======== EXTRACTED DATA ========

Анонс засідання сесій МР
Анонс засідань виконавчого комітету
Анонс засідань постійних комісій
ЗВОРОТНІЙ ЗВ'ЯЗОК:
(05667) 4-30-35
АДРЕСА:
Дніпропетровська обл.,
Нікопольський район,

========
======== EXTRACTED DATA ========

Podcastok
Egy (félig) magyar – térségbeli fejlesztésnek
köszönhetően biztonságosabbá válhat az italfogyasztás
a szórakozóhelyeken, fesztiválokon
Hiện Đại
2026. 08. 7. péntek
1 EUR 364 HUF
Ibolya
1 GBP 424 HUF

========

#### [ASSIGNMENT]
Find and copy each line above that includes the string "засідань".

#### [TASK SOLUTION]
Анонс засідань виконавчого комітету
Анонс засідань постійних комісій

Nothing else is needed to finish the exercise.